Admittedly, I am just horrible at the process personally. Whatever body strength advantage I bring to the table is offset by tall guy clumsiness, and being generally bunk at the entire packing process.

So when friends started raving about a new indie game called Unpacking, I was fairly certain it would not be the kind of title that would click with me. Especially when I heard it was introspective, calming, and a very comforting little experience. The sheer audacity—the gall!—to find Zen elements in a part of life that I resent with every fiber of my being. How dare.

Welp. They got me good with this one. As a recent convert to the fandom of cozy, relaxing game experiences after a lifetime of running and gunning, I intended to find an experience like The Geography or Cozy Grove, which I have previously championed in this publication.

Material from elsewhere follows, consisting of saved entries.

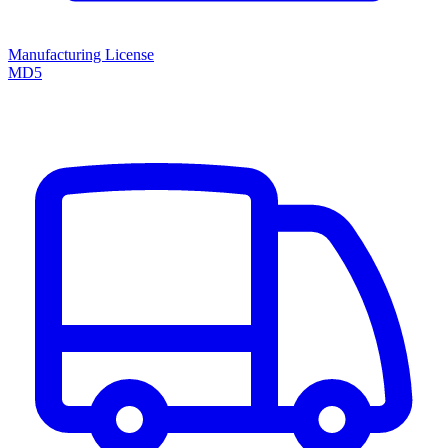
Manufacturing License
MD5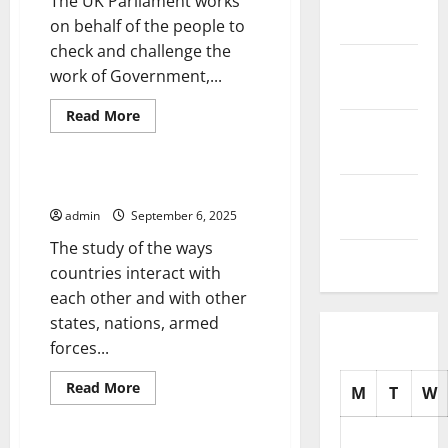
The UK Parliament works
2025
on behalf of the people to
check and challenge the
October
work of Government,...
2025
Read
Read More
September
more
Uncategorized
about
2025
Parliament
Updates
–
International Relations
August
Legislation
at
admin
September 6, 2025
2025
a
Glance
The study of the ways
July 2025
countries interact with
each other and with other
states, nations, armed
forces...
Read
Read More
M
T
W
more
Uncategorized
about
International
Relations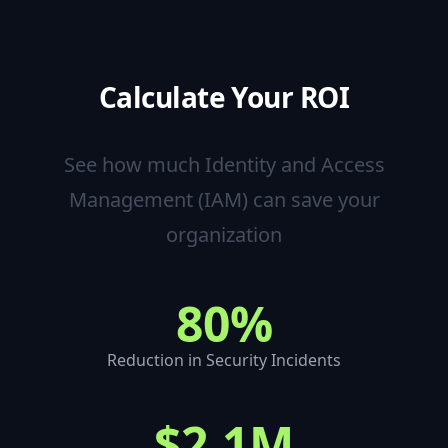
Calculate Your ROI
See how much
Identity and Access
Management (IAM)
can save your
organization
80%
Reduction in Security Incidents
$2.1M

Instead, the small team of creators from Australia’s Witch Beam threw me a fascinating curveball. One well worth a quick write-up to share with you.

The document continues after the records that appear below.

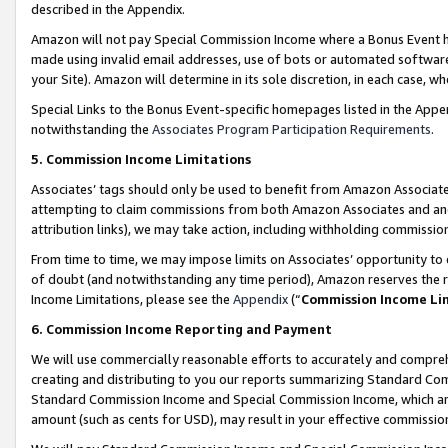
described in the Appendix.
Amazon will not pay Special Commission Income where a Bonus Event has
made using invalid email addresses, use of bots or automated software,
your Site). Amazon will determine in its sole discretion, in each case, w
Special Links to the Bonus Event-specific homepages listed in the Appe
notwithstanding the
Associates Program Participation Requirements
.
5. Commission Income Limitations
Associates’ tags should only be used to benefit from Amazon Associates
attempting to claim commissions from both Amazon Associates and ano
attribution links), we may take action, including withholding commissio
From time to time, we may impose limits on Associates’ opportunity t
of doubt (and notwithstanding any time period), Amazon reserves the ri
Income Limitations, please see the
Appendix
(“
Commission Income Li
6. Commission Income Reporting and Payment
We will use commercially reasonable efforts to accurately and comprehe
creating and distributing to you our reports summarizing Standard C
Standard Commission Income and Special Commission Income, which are 
amount (such as cents for USD), may result in your effective commission 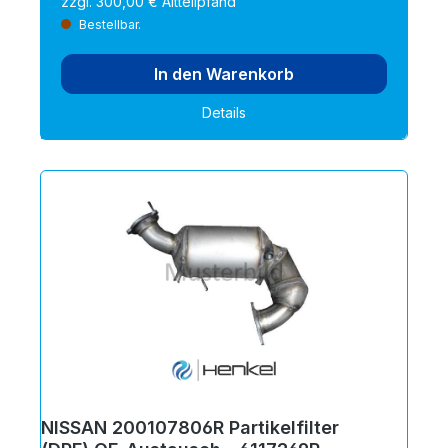
zzgl. 300,00 € Altteilpfand
Bestellbar.
In den Warenkorb
Details
NISSAN 200107806R Partikelfilter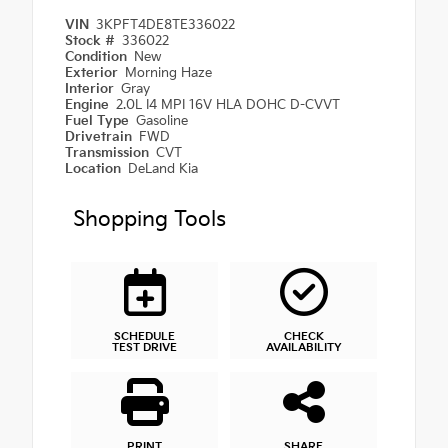
VIN
3KPFT4DE8TE336022
Stock #
336022
Condition
New
Exterior
Morning Haze
Interior
Gray
Engine
2.0L I4 MPI 16V HLA DOHC D-CVVT
Fuel Type
Gasoline
Drivetrain
FWD
Transmission
CVT
Location
DeLand Kia
Shopping Tools
SCHEDULE
CHECK
TEST DRIVE
AVAILABILITY
PRINT
SHARE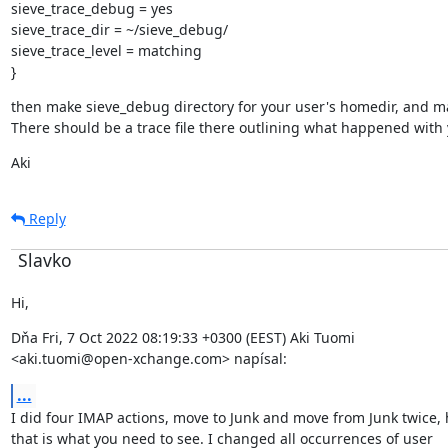
sieve_trace_debug = yes

sieve_trace_dir = ~/sieve_debug/

sieve_trace_level = matching

}
then make sieve_debug directory for your user's homedir, and make
There should be a trace file there outlining what happened with 
Aki
Reply
Slavko
Hi,
Dňa Fri, 7 Oct 2022 08:19:33 +0300 (EEST) Aki Tuomi

<aki.tuomi@open-xchange.com> napísal:
...
I did four IMAP actions, move to Junk and move from Junk twice, 
that is what you need to see. I changed all occurrences of user
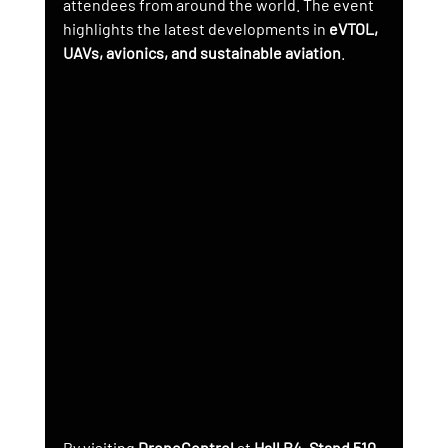
attendees from around the world. The event 
highlights the latest developments in 
eVTOL, 
UAVs, avionics, and sustainable aviation
.
By visiting 
DroneControl
 at 
Hall B4, Stand 510
, 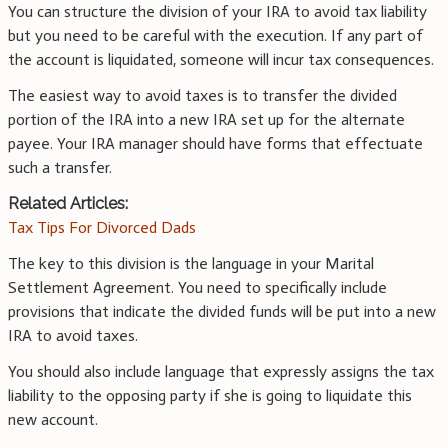
You can structure the division of your IRA to avoid tax liability
but you need to be careful with the execution. If any part of
the account is liquidated, someone will incur tax consequences.
The easiest way to avoid taxes is to transfer the divided
portion of the IRA into a new IRA set up for the alternate
payee. Your IRA manager should have forms that effectuate
such a transfer.
Related Articles:
Tax Tips For Divorced Dads
The key to this division is the language in your Marital
Settlement Agreement. You need to specifically include
provisions that indicate the divided funds will be put into a new
IRA to avoid taxes.
You should also include language that expressly assigns the tax
liability to the opposing party if she is going to liquidate this
new account.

Unpacking is a game about moving. You cycle through the rooms of your new abode, open boxes, and place objects where you see fit. Finding the spot that you personally feel each item should occupy is transfixing in its own way, and encountering the slight puzzle element of being asked to arrange things in a semi-logical way—combined with a chillwave soundtrack—was the level of experience I was expecting to encounter.

But Unpacking is also a game about moving forward.

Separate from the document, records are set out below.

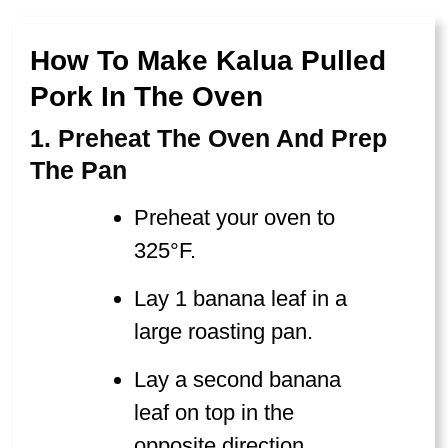
How To Make Kalua Pulled
Pork In The Oven
1. Preheat The Oven And Prep
The Pan
Preheat your oven to
325°F.
Lay 1 banana leaf in a
large roasting pan.
Lay a second banana
leaf on top in the
opposite direction,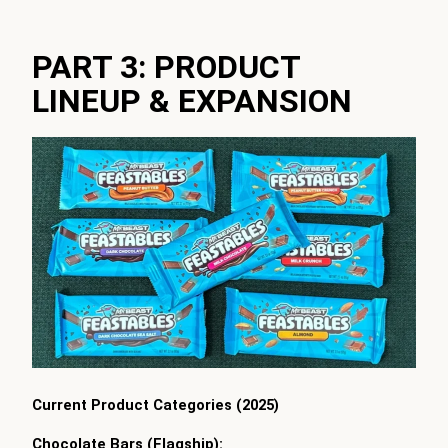
PART 3: PRODUCT
LINEUP & EXPANSION
Current Product Categories (2025)
Chocolate Bars (Flagship):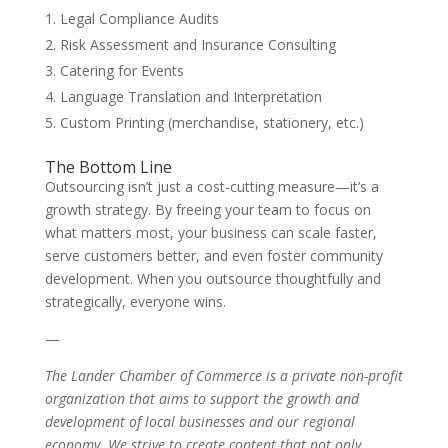
Legal Compliance Audits
Risk Assessment and Insurance Consulting
Catering for Events
Language Translation and Interpretation
Custom Printing (merchandise, stationery, etc.)
The Bottom Line
Outsourcing isn’t just a cost-cutting measure—it’s a
growth strategy. By freeing your team to focus on
what matters most, your business can scale faster,
serve customers better, and even foster community
development. When you outsource thoughtfully and
strategically, everyone wins.
—
The Lander Chamber of Commerce is a private non-profit
organization that aims to support the growth and
development of local businesses and our regional
economy. We strive to create content that not only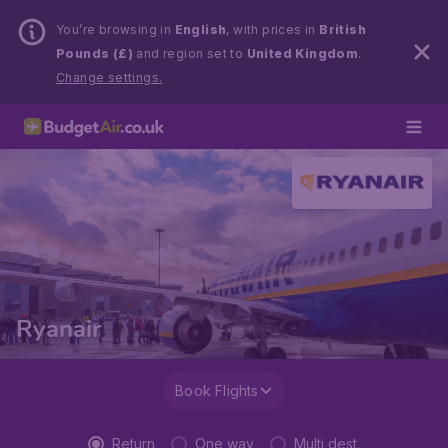
You’re browsing in
English
, with prices in
British
Pounds (£)
and region set to
United Kingdom
.
Change settings.
Ryanair
Book Flights
Return
One way
Multi dest.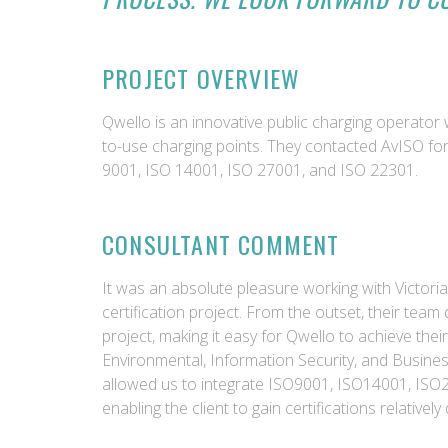
PROJECT OVERVIEW
Qwello is an innovative public charging operator 
to-use charging points. They contacted AvISO fo
9001, ISO 14001, ISO 27001, and ISO 22301.
CONSULTANT COMMENT
It was an absolute pleasure working with Victoria
certification project. From the outset, their team
project, making it easy for Qwello to achieve their 
Environmental, Information Security, and Busine
allowed us to integrate ISO9001, ISO14001, I
enabling the client to gain certifications relatively 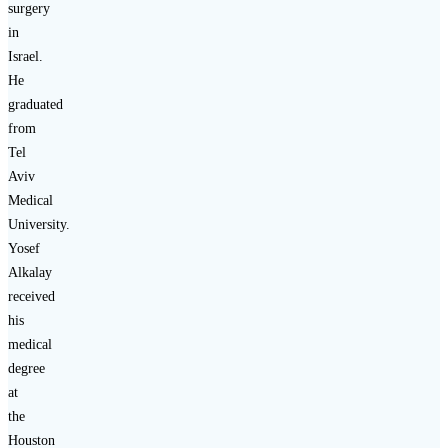
surgery
in
Israel.
He
graduated
from
Tel
Aviv
Medical
University.
Yosef
Alkalay
received
his
medical
degree
at
the
Houston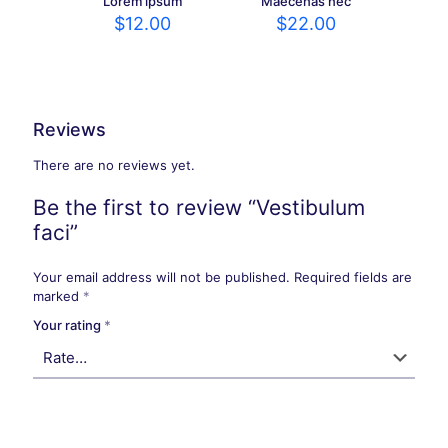
Lorem ipsum
Maecenas nec
$
12.00
$
22.00
Reviews
There are no reviews yet.
Be the first to review “Vestibulum
faci”
Your email address will not be published.
Required fields are
marked
*
Your rating
*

Each level is introduced with a year, and then you find yourself helping your character settle into a new location. There is no dialogue or story text, and you never see the protagonist whose life you’re micromanaging for a single day every few years.

This minimalist experience uses the objects and arrangement of the world to tell an immersive story about an entire human life. Your emotional connection to certain objects evolves as they represent shards of a person’s evolution. Items that you owned as a child will start to become important reminders of how far you’ve come, in both successes and failures.

You’ll also realize how you’ve formed patterns for arranging your life. I got attached to putting a collection of trinkets and stuffed animals in the same order.

As you move from your teen years at home to your first dorm to your first apartment with roommates to what comes next, the other characters you must cohabitate with reveals co-stars in your story. Their existence determines how you must adjust your life.

One year early in the game, I was moving in for the first time with a boyfriend. Cohabitation with someone who already fully occupied their own space, and did not make new space for me, resulting in a frustrating experience. Without consideration given to what makes me me, I was inevitably forced to take an item that had previously represented so much of my personality and store it, hidden from the naked eye, underneath his bed.

Unpacking a set of boxes in a cute puzzle game told me everything I needed to know about a relationship and its dynamics. Reflecting later, I realized just what a feat of storytelling this achieved.

The team at Witch Beam also sought to make sure the game represent diversity across gender, sexuality, race, and more. I’m fairly certain this is the first time I’ve seen a hamsa and a dreidel in a video game. I’m positive that no game has ever asked me to repeatedly manage the storage of tampons.

Unpacking is available now on Nintendo Switch, macOS, Xbox One, Microsoft Windows. It currently retails for $19.99. A highly recommended investment.